Segment Open
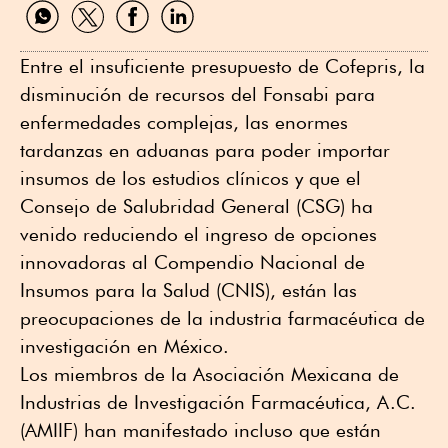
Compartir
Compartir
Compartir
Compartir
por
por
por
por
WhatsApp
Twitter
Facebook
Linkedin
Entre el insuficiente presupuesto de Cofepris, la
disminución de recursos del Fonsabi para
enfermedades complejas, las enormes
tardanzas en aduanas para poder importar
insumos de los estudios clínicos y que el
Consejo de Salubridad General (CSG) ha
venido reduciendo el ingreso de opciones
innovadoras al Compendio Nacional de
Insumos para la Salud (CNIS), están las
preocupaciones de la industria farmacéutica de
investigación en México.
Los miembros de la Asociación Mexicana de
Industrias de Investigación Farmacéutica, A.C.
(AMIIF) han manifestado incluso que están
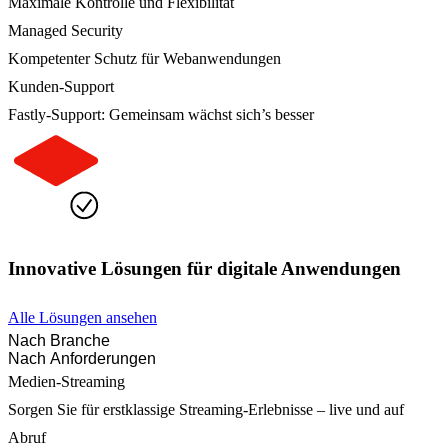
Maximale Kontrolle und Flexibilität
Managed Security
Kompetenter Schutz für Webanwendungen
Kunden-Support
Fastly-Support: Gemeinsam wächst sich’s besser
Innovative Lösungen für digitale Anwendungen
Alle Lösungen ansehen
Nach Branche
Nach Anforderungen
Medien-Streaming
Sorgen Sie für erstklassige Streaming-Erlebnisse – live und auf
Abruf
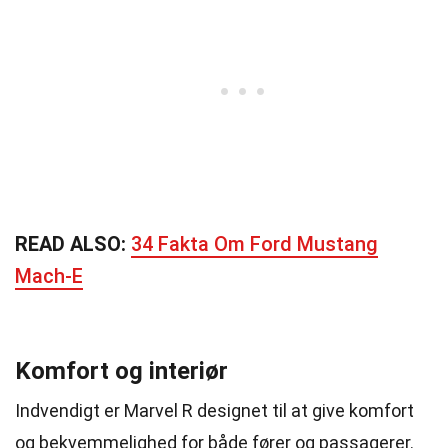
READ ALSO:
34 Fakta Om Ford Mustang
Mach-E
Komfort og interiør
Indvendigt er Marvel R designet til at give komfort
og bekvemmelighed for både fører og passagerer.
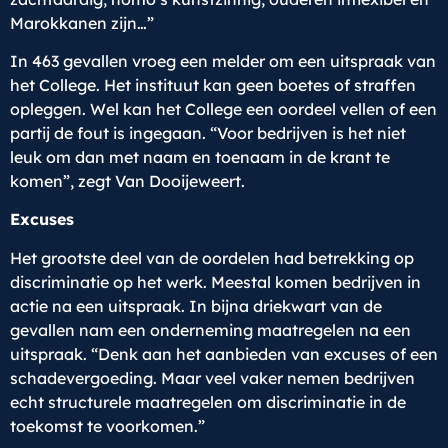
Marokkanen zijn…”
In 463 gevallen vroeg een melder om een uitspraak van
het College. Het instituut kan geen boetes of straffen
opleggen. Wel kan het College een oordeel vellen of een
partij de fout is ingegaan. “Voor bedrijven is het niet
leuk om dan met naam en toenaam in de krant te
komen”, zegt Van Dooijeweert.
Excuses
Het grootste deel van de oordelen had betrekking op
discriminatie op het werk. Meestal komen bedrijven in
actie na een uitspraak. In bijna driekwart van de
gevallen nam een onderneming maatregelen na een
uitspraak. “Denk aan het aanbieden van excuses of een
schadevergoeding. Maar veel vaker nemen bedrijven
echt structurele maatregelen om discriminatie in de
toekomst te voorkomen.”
Segment Closed
Directions => Although the records above contain pictures, only their text is to be repeated, exactly as given.

Written reply =>
Compartir
Compartir
Compartir
Compartir
por
por
por
por
WhatsApp
Twitter
Facebook
Linkedin
Entre el insuficiente presupuesto de Cofepris, la
disminución de recursos del Fonsabi para
enfermedades complejas, las enormes
tardanzas en aduanas para poder importar
insumos de los estudios clínicos y que el
Consejo de Salubridad General (CSG) ha
venido reduciendo el ingreso de opciones
innovadoras al Compendio Nacional de
Insumos para la Salud (CNIS), están las
preocupaciones de la industria farmacéutica de
investigación en México.
Los miembros de la Asociación Mexicana de
Industrias de Investigación Farmacéutica, A.C.
(AMIIF) han manifestado incluso que están
Maximale Kontrolle und Flexibilität
Managed Security
Kompetenter Schutz für Webanwendungen
Kunden-Support
Fastly-Support: Gemeinsam wächst sich’s besser
Innovative Lösungen für digitale Anwendungen
Alle Lösungen ansehen
Nach Branche
Nach Anforderungen
Medien-Streaming
Sorgen Sie für erstklassige Streaming-Erlebnisse – live und auf
Abruf
READ ALSO:
34 Fakta Om Ford Mustang
Mach-E
Komfort og interiør
Indvendigt er Marvel R designet til at give komfort
og bekvemmelighed for både fører og passagerer.
Marokkanen zijn…”
In 463 gevallen vroeg een melder om een uitspraak van
het College. Het instituut kan geen boetes of straffen
opleggen. Wel kan het College een oordeel vellen of een
partij de fout is ingegaan. “Voor bedrijven is het niet
leuk om dan met naam en toenaam in de krant te
komen”, zegt Van Dooijeweert.
Excuses
Het grootste deel van de oordelen had betrekking op
discriminatie op het werk. Meestal komen bedrijven in
actie na een uitspraak. In bijna driekwart van de
gevallen nam een onderneming maatregelen na een
uitspraak. “Denk aan het aanbieden van excuses of een
schadevergoeding. Maar veel vaker nemen bedrijven
echt structurele maatregelen om discriminatie in de
toekomst te voorkomen.”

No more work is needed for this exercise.